(Data supplied Opens)

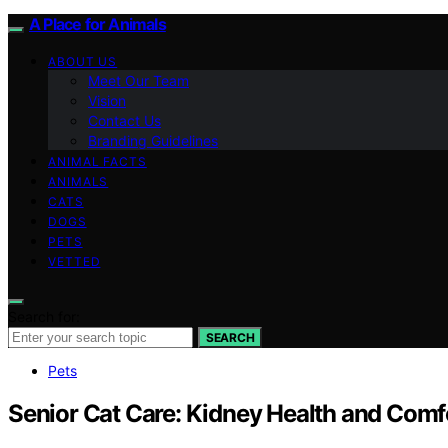
A Place for Animals
ABOUT US
Meet Our Team
Vision
Contact Us
Branding Guidelines
ANIMAL FACTS
ANIMALS
CATS
DOGS
PETS
VETTED
Search for:
SEARCH
Pets
Senior Cat Care: Kidney Health and Comf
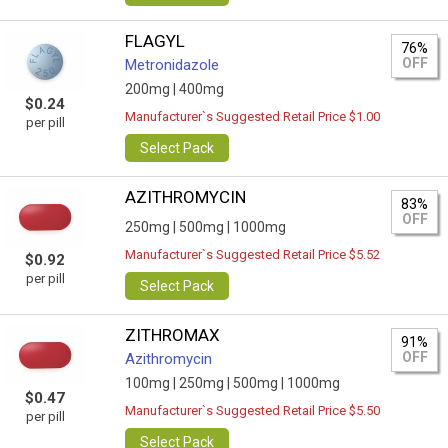
FLAGYL
76%
OFF
Metronidazole
200mg |
400mg
$0.24
Manufacturer`s Suggested Retail Price $1.00
per pill
Select Pack
AZITHROMYCIN
83%
OFF
250mg |
500mg |
1000mg
Manufacturer`s Suggested Retail Price $5.52
$0.92
per pill
Select Pack
ZITHROMAX
91%
OFF
Azithromycin
100mg |
250mg |
500mg |
1000mg
$0.47
Manufacturer`s Suggested Retail Price $5.50
per pill
Select Pack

(Data supplied Closes)

The expected answer is a copy of each line above containing "Suggested".

Manufacturer`s Suggested Retail Price $1.00
Manufacturer`s Suggested Retail Price $5.52
Manufacturer`s Suggested Retail Price $5.50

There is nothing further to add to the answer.